Quinoa Stuffed Squash
Serves 4
2 Squash, Acorn or Carnivale
3 Cups Water
1 Cup Quinoa
1/4 tsp. Salt
1/2 lb. Mushrooms, Sliced
2 Leeks, Cleaned and Chopped
1 Apple, Diced
1 Shallot, Minced
1 Clove Garlic, Minced
1 tsp. Thyme, Chopped
2 tsp. Sage, Chopped
2 tsp. Parsley, Chopped
3 Tbsp. Olive Oil
1 Tbsp.
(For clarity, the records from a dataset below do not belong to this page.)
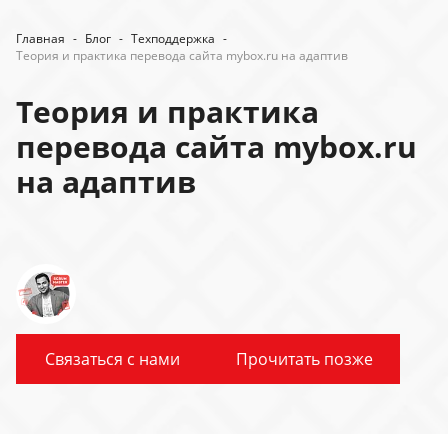
Главная
-
Блог
-
Техподдержка
-
Теория и практика перевода сайта mybox.ru на адаптив
Теория и практика
перевода сайта mybox.ru
на адаптив
Связаться с нами
Прочитать позже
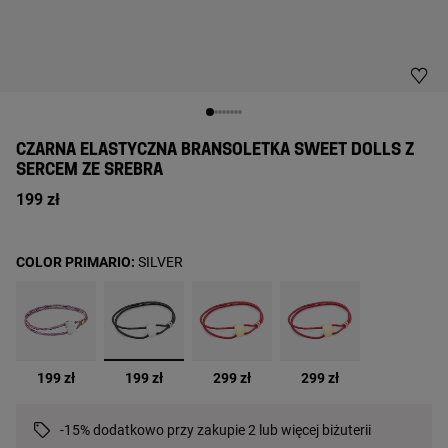
CZARNA ELASTYCZNA BRANSOLETKA SWEET DOLLS Z
SERCEM ZE SREBRA
199 zł
COLOR PRIMARIO:
SILVER
wybrane
199 zł
199 zł
299 zł
299 zł
-15% dodatkowo przy zakupie 2 lub więcej biżuterii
Maple Syrup
1/2 Cup Feta Cheese, Crumbled
1/2 Cup Walnuts, Toasted and Coarsely Chopped
1 Bunch Spinach, Kale, or Chard
For the Quinoa
Bring water to a boil with the salt.  Add Quinoa, cover and let simmer on low heat for 15 minutes.  Remove lid and cover pot with tea towel, let rest for 10 minutes then fluff Quinoa with a fork.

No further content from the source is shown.